Synergistic Enhancement of Soybean Resistance to Cyst Nematodes via Chemical Modulation of SA-GA Crosstalk

Soybean cyst nematode (SCN, Heterodera glycines) causes major yield losses, and Rhg1 locus-mediated genetic resistance is becoming less effective. Hormonal signaling pathways, particularly salicylic acid (SA) and gibberellic acid (GA), are increasingly implicated in nematode resistance, but their use in plant protection remains underexplored. Here, we tested exogenous application of chemical modulators of these pathways for effects on SCN resistance and dependence on the presence or absence of Rhg1-b.

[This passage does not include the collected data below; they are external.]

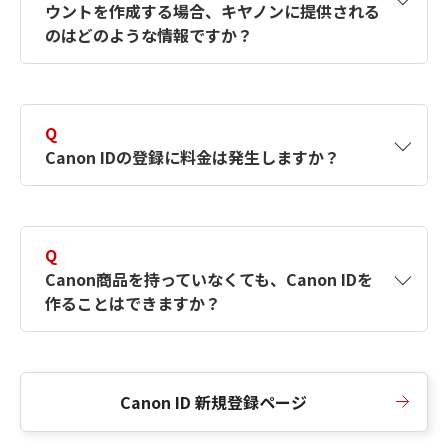
ウントを作成する場合、キヤノンに提供される
何ですか？Canon IDの作成方法は？
をご確認く
のはどのような情報ですか？
ださい。
A
キヤノンはメールアドレスと一部の情報（お客
さまが共有設定しているもの）をお客さまが選
Q
択したサービスから取得します。アカウントを
Canon IDの登録に料金は発生しますか？
簡単に作成できるように、この情報を使用して
Canon IDの登録フォームを入力します。
A
Canon IDの登録には料金は発生しません。
Q
Canon商品を持っていなくても、Canon IDを
作ることはできますか？
A
Canon商品をお持ちでなくても、Canon IDを作
ることができます。
Canon ID 新規登録ページ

We found that foliar application of the SA mimic acibenzolar-S-methyl (ASM) or the systemic acquired resistance mediator pipecolic acid (Pip) conferred strong, genotype-independent resistance, comparable to genetic resistance at Rhg1. Combining ASM with the GA biosynthesis inhibitor paclobutrazol (PBZ) synergistically enhanced protection, reducing cyst formation by 39.2% and effectively making plants moderately resistant to SCN. These effects were observed in the susceptible cultivar Williams 82, as well as across near-isogenic lines with varying Rhg1 copy numbers. ASM alone boosted resistance in resistant Rhg1-b and susceptible Rhg1-c backgrounds, while PBZ provided additional benefits only in Rhg1-c, revealing genotype-specific interactions between hormonal signaling and host resistance. Targeted modulation of SA and GA pathways thus provides an effective and sustainable strategy to suppress SCN, complementing and extending the durability of genetic resistance.